• What is required:
Where a line of the records contains the word "will", show that line.

#### Data under study ####

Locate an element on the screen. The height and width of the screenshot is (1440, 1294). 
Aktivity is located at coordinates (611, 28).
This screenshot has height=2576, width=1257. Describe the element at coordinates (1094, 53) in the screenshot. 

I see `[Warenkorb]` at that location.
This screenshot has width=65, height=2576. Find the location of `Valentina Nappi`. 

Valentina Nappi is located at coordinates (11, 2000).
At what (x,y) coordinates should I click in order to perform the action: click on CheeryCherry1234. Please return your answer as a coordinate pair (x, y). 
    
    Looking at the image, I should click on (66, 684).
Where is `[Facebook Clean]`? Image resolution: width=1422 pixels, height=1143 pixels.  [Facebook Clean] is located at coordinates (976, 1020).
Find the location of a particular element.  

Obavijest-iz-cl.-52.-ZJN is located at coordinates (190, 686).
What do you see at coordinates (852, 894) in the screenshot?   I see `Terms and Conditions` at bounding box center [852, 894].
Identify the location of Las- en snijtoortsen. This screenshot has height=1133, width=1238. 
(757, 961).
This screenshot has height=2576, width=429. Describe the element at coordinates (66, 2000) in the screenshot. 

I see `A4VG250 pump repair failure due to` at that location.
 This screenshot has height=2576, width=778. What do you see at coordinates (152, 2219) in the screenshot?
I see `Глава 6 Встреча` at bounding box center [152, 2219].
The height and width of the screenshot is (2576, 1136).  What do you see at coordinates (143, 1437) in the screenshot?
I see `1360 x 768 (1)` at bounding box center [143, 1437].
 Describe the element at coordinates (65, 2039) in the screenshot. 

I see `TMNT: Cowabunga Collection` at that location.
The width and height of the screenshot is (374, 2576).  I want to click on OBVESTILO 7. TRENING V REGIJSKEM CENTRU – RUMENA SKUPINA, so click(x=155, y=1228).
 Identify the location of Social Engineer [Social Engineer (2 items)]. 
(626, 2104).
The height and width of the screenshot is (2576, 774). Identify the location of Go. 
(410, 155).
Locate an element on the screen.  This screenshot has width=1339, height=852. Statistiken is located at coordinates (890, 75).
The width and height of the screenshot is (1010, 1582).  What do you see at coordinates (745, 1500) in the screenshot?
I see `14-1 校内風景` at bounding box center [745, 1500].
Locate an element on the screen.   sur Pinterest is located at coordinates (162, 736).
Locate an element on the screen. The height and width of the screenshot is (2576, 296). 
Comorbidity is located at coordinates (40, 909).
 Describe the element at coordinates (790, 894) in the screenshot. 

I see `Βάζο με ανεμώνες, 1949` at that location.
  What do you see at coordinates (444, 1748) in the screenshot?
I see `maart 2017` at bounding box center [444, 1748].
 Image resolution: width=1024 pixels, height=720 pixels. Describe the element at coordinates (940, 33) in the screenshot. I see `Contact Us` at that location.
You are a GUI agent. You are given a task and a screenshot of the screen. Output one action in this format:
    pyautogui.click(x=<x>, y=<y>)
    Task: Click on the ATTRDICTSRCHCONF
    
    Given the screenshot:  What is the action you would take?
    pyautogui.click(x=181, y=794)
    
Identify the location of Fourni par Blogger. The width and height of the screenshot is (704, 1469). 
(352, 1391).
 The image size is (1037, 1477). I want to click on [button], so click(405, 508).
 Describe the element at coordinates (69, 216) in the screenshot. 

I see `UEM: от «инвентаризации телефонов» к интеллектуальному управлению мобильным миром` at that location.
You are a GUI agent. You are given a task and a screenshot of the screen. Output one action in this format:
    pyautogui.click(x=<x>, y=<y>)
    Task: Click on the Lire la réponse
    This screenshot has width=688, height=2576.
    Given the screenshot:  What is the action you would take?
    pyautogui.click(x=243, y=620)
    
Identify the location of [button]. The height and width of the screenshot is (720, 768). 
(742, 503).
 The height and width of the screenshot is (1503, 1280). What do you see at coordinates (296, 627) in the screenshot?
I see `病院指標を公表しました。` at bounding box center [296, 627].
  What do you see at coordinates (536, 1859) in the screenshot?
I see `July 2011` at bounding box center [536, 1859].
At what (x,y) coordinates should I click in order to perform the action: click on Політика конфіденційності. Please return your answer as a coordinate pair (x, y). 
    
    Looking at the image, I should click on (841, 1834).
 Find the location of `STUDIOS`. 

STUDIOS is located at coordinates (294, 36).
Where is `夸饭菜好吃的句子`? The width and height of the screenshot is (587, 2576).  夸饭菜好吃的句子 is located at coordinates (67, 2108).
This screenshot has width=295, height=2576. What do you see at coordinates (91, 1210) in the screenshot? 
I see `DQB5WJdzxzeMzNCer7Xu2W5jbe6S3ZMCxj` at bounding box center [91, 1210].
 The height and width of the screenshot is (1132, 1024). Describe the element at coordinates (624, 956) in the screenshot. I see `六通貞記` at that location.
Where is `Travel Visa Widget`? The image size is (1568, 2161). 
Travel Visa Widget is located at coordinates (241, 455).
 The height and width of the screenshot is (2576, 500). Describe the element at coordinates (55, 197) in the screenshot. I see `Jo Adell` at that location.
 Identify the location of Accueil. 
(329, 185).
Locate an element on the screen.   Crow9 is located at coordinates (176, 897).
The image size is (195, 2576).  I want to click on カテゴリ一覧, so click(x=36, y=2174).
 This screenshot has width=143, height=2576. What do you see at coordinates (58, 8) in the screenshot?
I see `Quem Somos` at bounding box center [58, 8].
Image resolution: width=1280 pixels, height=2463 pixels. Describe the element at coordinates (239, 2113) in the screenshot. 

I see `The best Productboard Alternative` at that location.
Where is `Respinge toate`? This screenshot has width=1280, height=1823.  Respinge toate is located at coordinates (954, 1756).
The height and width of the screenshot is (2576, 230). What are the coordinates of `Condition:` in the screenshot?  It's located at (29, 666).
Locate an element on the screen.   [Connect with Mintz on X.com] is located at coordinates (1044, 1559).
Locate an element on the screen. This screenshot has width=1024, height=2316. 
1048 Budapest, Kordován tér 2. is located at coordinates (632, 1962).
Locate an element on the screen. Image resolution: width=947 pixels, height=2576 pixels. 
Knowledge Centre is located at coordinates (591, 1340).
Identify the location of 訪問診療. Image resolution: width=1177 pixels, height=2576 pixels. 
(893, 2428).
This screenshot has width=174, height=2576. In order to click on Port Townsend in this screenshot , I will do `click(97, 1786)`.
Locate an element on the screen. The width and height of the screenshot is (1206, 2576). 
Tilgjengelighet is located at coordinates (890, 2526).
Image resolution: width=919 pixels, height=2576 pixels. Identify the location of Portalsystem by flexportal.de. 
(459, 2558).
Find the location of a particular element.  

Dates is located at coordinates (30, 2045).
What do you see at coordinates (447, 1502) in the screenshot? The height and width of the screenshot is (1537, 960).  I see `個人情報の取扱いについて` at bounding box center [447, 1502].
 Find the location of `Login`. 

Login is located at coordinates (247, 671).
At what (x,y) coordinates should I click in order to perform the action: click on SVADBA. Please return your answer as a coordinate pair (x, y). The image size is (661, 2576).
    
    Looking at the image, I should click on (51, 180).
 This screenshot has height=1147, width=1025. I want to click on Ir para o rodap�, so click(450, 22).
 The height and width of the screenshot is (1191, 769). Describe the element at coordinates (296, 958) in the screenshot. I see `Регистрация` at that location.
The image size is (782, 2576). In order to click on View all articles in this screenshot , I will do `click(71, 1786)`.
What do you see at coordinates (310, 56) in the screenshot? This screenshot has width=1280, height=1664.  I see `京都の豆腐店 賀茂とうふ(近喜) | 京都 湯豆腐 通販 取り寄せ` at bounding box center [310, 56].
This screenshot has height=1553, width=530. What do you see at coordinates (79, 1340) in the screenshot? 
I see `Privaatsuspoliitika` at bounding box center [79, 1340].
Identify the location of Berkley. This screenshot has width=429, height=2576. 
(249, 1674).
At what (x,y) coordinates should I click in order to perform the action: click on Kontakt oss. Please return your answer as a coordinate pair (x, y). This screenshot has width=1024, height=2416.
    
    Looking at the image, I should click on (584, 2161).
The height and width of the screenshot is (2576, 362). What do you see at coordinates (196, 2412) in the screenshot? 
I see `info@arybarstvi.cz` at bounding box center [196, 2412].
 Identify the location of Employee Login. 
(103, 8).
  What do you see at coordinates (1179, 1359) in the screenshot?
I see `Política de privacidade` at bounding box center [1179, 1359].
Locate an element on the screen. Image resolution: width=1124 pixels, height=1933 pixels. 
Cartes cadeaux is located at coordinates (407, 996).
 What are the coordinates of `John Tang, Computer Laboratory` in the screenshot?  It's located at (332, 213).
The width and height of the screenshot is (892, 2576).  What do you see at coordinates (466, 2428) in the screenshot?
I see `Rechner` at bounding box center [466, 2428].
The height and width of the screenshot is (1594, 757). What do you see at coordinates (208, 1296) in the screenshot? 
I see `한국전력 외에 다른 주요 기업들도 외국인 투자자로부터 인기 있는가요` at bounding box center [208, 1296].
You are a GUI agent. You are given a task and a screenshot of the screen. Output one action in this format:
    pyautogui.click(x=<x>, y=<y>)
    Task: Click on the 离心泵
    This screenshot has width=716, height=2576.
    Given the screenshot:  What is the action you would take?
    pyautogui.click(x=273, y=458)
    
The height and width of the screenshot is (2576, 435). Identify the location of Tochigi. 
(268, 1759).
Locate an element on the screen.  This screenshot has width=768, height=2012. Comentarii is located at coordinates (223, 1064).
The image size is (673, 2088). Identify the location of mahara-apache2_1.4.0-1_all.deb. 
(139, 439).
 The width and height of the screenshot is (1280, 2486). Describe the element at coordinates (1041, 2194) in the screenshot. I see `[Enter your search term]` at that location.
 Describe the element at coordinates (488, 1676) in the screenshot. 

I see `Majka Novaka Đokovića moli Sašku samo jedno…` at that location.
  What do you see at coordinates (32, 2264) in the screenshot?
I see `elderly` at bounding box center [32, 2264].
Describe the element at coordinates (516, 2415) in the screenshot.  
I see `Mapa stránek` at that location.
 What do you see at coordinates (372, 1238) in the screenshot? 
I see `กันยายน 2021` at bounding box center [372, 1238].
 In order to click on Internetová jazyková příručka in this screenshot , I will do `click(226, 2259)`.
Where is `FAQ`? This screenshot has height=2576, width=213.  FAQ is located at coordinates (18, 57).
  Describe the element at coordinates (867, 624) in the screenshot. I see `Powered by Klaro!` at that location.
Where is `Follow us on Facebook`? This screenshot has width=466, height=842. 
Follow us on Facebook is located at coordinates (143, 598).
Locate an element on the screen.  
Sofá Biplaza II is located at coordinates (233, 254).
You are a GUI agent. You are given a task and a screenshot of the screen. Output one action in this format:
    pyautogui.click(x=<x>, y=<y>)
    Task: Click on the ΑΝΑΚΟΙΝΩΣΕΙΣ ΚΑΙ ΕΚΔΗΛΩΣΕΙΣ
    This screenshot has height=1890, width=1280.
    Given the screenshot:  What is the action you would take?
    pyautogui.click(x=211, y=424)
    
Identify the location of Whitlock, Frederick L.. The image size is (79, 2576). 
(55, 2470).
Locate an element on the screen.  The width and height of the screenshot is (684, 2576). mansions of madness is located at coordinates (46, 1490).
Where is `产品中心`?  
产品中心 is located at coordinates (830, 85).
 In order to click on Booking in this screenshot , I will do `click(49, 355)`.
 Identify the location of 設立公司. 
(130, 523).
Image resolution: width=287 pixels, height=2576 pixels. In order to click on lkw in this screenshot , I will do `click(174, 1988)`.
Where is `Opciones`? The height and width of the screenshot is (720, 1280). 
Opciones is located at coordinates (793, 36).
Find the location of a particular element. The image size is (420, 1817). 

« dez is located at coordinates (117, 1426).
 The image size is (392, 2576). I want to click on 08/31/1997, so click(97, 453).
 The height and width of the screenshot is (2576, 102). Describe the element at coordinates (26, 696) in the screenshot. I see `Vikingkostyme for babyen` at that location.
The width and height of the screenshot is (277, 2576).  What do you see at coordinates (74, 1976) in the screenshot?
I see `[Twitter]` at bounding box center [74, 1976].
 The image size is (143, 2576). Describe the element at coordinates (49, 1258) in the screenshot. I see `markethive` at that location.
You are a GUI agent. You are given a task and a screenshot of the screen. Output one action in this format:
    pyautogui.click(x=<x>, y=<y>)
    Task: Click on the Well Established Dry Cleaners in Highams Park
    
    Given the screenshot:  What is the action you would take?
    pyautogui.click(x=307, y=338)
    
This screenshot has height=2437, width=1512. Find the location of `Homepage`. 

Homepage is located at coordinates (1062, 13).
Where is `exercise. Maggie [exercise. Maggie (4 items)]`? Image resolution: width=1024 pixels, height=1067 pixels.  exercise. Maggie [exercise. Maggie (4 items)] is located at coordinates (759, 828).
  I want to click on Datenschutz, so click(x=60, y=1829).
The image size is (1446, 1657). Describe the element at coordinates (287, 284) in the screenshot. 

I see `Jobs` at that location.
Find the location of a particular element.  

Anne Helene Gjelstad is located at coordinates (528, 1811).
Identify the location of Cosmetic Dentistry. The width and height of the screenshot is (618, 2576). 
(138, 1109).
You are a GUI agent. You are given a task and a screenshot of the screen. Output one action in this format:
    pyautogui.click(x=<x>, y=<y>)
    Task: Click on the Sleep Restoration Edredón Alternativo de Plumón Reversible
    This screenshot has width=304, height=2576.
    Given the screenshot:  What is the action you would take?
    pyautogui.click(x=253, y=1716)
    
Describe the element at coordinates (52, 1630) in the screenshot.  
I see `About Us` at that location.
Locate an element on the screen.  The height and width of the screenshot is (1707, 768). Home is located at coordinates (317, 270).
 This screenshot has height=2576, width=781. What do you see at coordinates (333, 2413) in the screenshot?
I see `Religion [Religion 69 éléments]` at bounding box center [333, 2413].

####

• Answer section:
This screenshot has width=174, height=2576. In order to click on Port Townsend in this screenshot , I will do `click(97, 1786)`.
The image size is (782, 2576). In order to click on View all articles in this screenshot , I will do `click(71, 1786)`.
 In order to click on Internetová jazyková příručka in this screenshot , I will do `click(226, 2259)`.
 In order to click on Booking in this screenshot , I will do `click(49, 355)`.
Image resolution: width=287 pixels, height=2576 pixels. In order to click on lkw in this screenshot , I will do `click(174, 1988)`.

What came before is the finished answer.